→ **SUPPLIED DATA**:
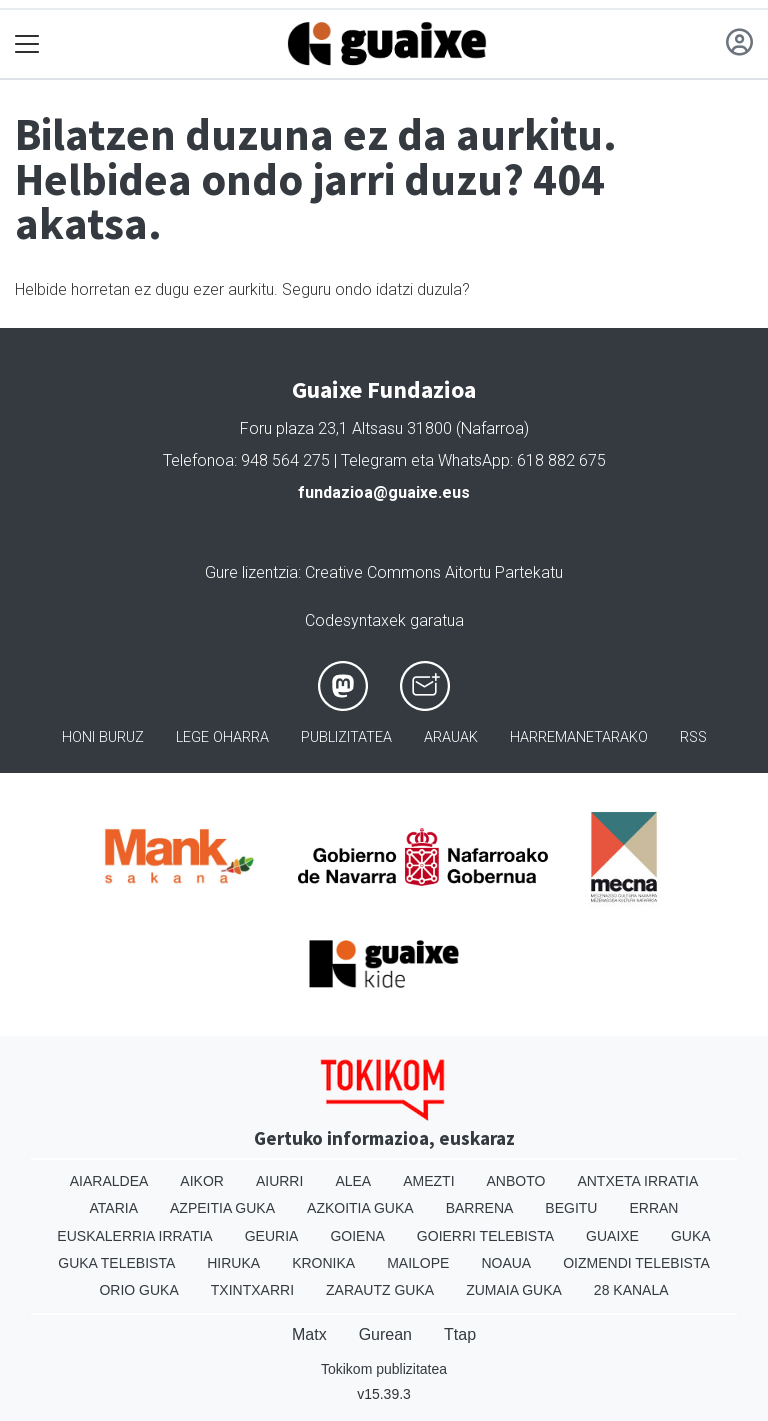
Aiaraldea (109, 1181)
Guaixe (612, 1236)
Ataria (114, 1208)
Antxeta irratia (637, 1181)
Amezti (428, 1181)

→ **EXERCISE PROMPT**: Output each entry above word for word. The pictures stay out.

→ **THE ANSWER**:
Aiaraldea (109, 1181)
Guaixe (612, 1236)
Ataria (114, 1208)
Antxeta irratia (637, 1181)
Amezti (428, 1181)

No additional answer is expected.